Birincisi Şehir Lokantası adıyla açılan daha sonra sahibinin adıyla bilinen “Karpiç”diğeri ise bilinen adıyla “Kürdün Meyhanesi” . Bugün birincisini anlatacağım. Bizim Ankara’ya geldiğimiz 1952 yılında ilk defa onun yerini gördüm. Gördüm diyorsam sadece önden girişini, Şehir Çarşısı ile Ziraat Bankası arasında dar bir yol vardır. Juri Georges Karpovitch bilinen adıyla Karpiç’in mekanı işte çarşının en sonunda bir yanı kapalı duvarla bu yola komşu mekandı. Çarşının caddedeki iki girişinden biri onun yerinin önünden iç avluya açılırdı. Bu iç avlu solda Karpiçin bahçesi olmak üzere setler halinde sıralanmış küçük dükkanlarla çevriliydi. Avlu bir çıkış kapısı ile Ankara Palasın az yukarısına açılırdı. Pergola ile çevrilmiş bu iç mekan sessiz ve sakindi. Buradan defalarca geçtim çünkü aynı sokakta yaşadığım arkadaşım Rauf’un babası burada terziydi. Esat Fişek milletvekillerinin terzisiydi.

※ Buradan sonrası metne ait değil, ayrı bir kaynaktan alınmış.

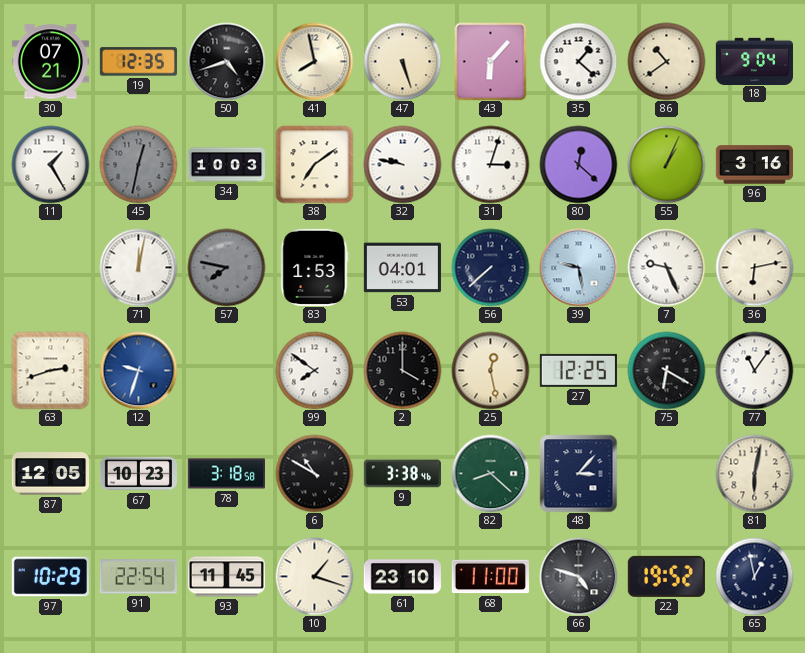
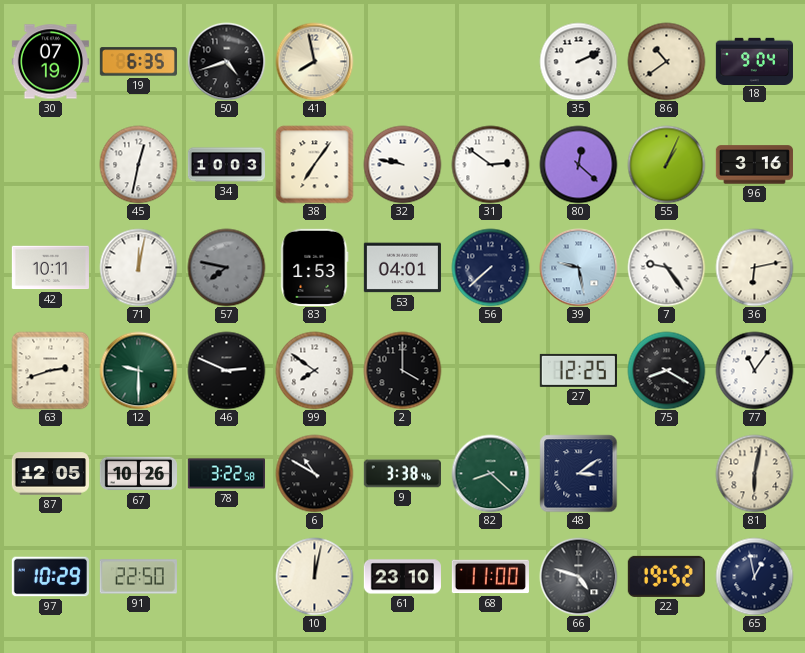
30: 07:21 -> 07:19
19: 12:35 -> 6:35
47: 5:27 -> none
43: 6:07 -> none
35: 1:22 -> 2:11
11: 1:25 -> none
45 dial: grey -> white
38: 7:09 -> 7:06
31: 3:03 -> 2:51
42: none -> 10:11
7: 9:26 -> 9:24
12: 9:33 -> 9:30
12 dial: blue -> green
46: none -> 2:49
25: 12:28 -> none
75: 6:20 -> 8:20
67: 10:23 -> 10:26
78: 3:18 -> 3:22
48: 3:07 -> 3:09
91: 22:54 -> 22:50
93: 11:45 -> none
10: 1:18 -> 12:02
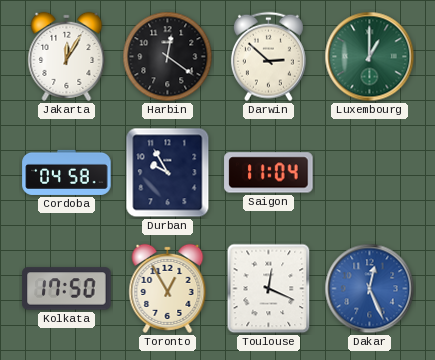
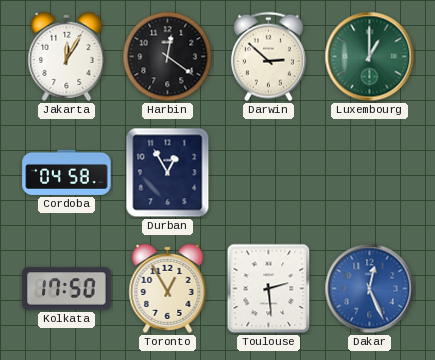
Durban: 9:55 -> 12:55
Saigon: 11:04 -> none
Toulouse: 12:19 -> 2:29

Bu yazıyı yazarken okuduğum kaynaklarda Juri’nin (Karpiç) Ankara’ya nasıl geldiği üzerine kesin bir bilgi göremedim. Bir grup Atatürk’ün onu zorla İstanbul’dan getirdiği diğer yazarlar ise Falih Rıfkı ve arkadaşlarının getirdiğini yazıyor. Ben ikinciye inanıyorum neden mi anlatayım.
1979 yılında Ayaş Tünelinde çalışıyorum. Türkiye’nin en geniş çaplı tünelini kazıyoruz, 130 metrekare, içinden iki tren yan yana geçecek kadar büyük. Arkadaşım Bahattin Sulupınar’la birlikte on iki saat karşılıklı çalışıyoruz. Tünel Şefiyiz. Firmanın Avusturyalılar dışında çok değerli bir müşaviri var. Uzun yıllar Ulaştırma Bakanlığında, DLH da çalışmış Sadettin bey. Altmışlı yıllarını aşmış bu zayıf adam yürüyerek iki kilometrelik tüneli, iki haftada bir denetler sonunda yaptığı toplantıda hataları açıkça yüzümüze vururdu.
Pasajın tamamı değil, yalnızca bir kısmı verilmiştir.